His eyes glittered icy blue when he spoke of the money. We had arrived at the ford and sat down side by side on a wide boulder. He continued talking, almost as if he were talking to someone who knew him better than I did, to someone who had known him all his life and was familiar with the intricacies of his character.

“After all, there's more than one way to live. For people with imagination and bold spirits, life offers so much. Irene understood that, and she understood me. And she died.” He hit at his knees with a fist. “And here I am.

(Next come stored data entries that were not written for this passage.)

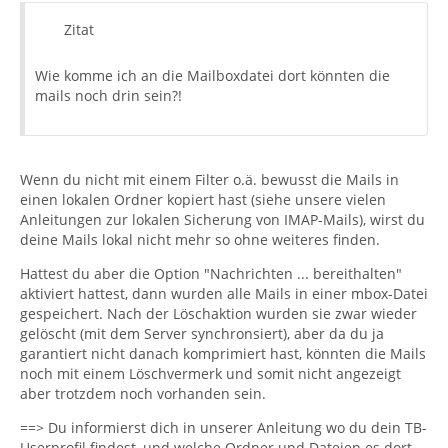
Zitat
Wie komme ich an die Mailboxdatei dort könnten die
mails noch drin sein?!
Wenn du nicht mit einem Filter o.ä. bewusst die Mails in
einen lokalen Ordner kopiert hast (siehe unsere vielen
Anleitungen zur lokalen Sicherung von IMAP-Mails), wirst du
deine Mails lokal nicht mehr so ohne weiteres finden.
Hattest du aber die Option "Nachrichten ... bereithalten"
aktiviert hattest, dann wurden alle Mails in einer mbox-Datei
gespeichert. Nach der Löschaktion wurden sie zwar wieder
gelöscht (mit dem Server synchronsiert), aber da du ja
garantiert nicht danach komprimiert hast, könnten die Mails
noch mit einem Löschvermerk und somit nicht angezeigt
aber trotzdem noch vorhanden sein.
==> Du informierst dich in unserer Anleitung wo du dein TB-
Userprofil findest, und welche Ordner und Dateien es dort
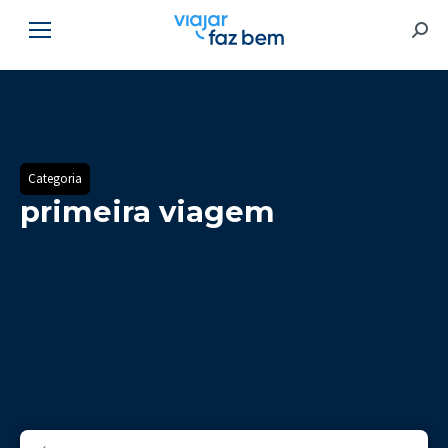
Searc
Categoria
primeira viagem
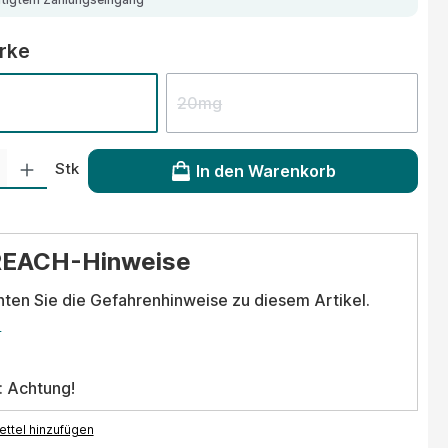
auswählen
ärke
20mg
 Gib den gewünschten Wert ein oder benutze die Schaltflächen um die Anzahl
Stk
In den Warenkorb
REACH-Hinweise
hten Sie die Gefahrenhinweise zu diesem Artikel.
.
: Achtung!
ttel hinzufügen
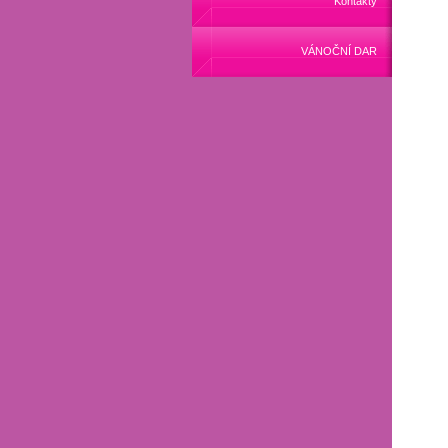
Kontakty
VÁNOČNÍ DAR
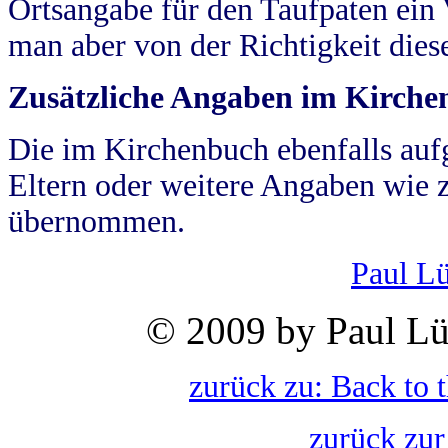
Ortsangabe für den Taufpaten ein
man aber von der Richtigkeit die
Zusätzliche Angaben im Kirch
Die im Kirchenbuch ebenfalls auf
Eltern oder weitere Angaben wie z
übernommen.
Paul L
© 2009 by Paul Lü
zurück zu: Back to 
zurück zur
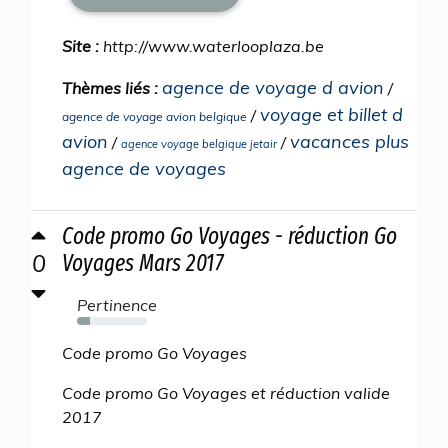
Site :
http://www.waterlooplaza.be
agence de voyage d avion
Thèmes liés :
/
voyage et billet d
/
agence de voyage avion belgique
avion
vacances plus
/
/
agence voyage belgique jetair
agence de voyages
Code promo Go Voyages - réduction Go
0
Voyages Mars 2017
Pertinence
18%
Code promo Go Voyages
Code promo Go Voyages et réduction valide
2017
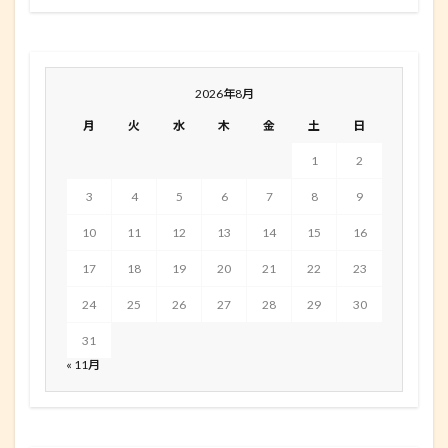
2026年8月
月
火
水
木
金
土
日
1
2
3
4
5
6
7
8
9
10
11
12
13
14
15
16
17
18
19
20
21
22
23
24
25
26
27
28
29
30
31
« 11月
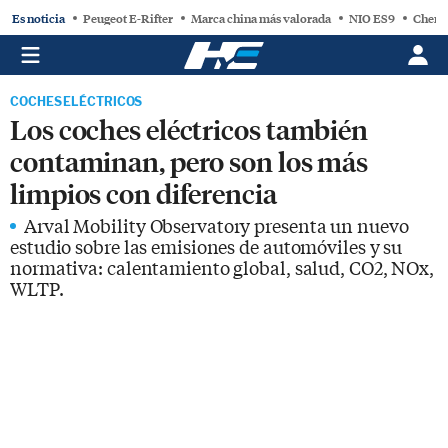
Es noticia
Peugeot E-Rifter
Marca china más valorada
NIO ES9
Chery
COCHES ELÉCTRICOS
Los coches eléctricos también
contaminan, pero son los más
limpios con diferencia
Arval Mobility Observatory presenta un nuevo
estudio sobre las emisiones de automóviles y su
normativa: calentamiento global, salud, CO2, NOx,
WLTP.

“The son should inherit. I would have let them live with us, I would have taken care of her, of them. Even him, since she would have wanted that. And I had plans, good ones; they couldn't have failed. I wanted to buy back the munitions factory. There are always places in the world where guns and powder are needed, because men will always behave, alas, like murderers and warmongers. You just have to see that, and your fortune is made. Granted, some of my associates were of the wrong sort—I knew that. But I never tried to introduce them into my home. I was always discreet. These men had ideas, ideas that only needed a capital investment. It would never have touched my family, not the precious Callenders. I would have seen to that.”

He stopped talking abruptly, as if he had noticed that it was I who sat listening. “Whatever do you make of all that, Miss Jean Wainwright? What would you do with a brother like me?” He smiled, but his eyes stayed icy.

It was a test. I could feel that. He seemed to care intensely for what I would answer. The broad stream ran in front of us, and overhead the branches of the trees whispered. I thought how solitary Mr. Callender's life must be, for him to be at all concerned
about my opinion. He was a man removed from his natural habitat, trying to live in an uncongenial environment. I thought carefully as he waited for my response—but I was not thinking about what I would say. I thought instead of how Aunt Constance had spoken of the beauty of these mountains, and how Mr. Thiel had painted all the strength of the landscape without losing its loveliness. I thought about Mr. Callender, beside me, sitting within a ring of hills whose rise and fall was both symmetrical and irregular, sitting upon a boulder so large and hard it looked as if it had thrust its own way up out of the very earth. Mr. Callender wore a fresh linen suit, his boots were polished to a high gleam, his golden head bent down to study the toes.

There were facts he had told me that did not match facts I had learned from the Callender papers.
Was
his sister unhappy? Was Mr. Thiel such a man as he had claimed? Was Mr. Callender's allowance ungenerous? Was his face, as I had seen its change of expression when he spoke of the fortune, was that the face of greed? At last I answered him. “I don't know.”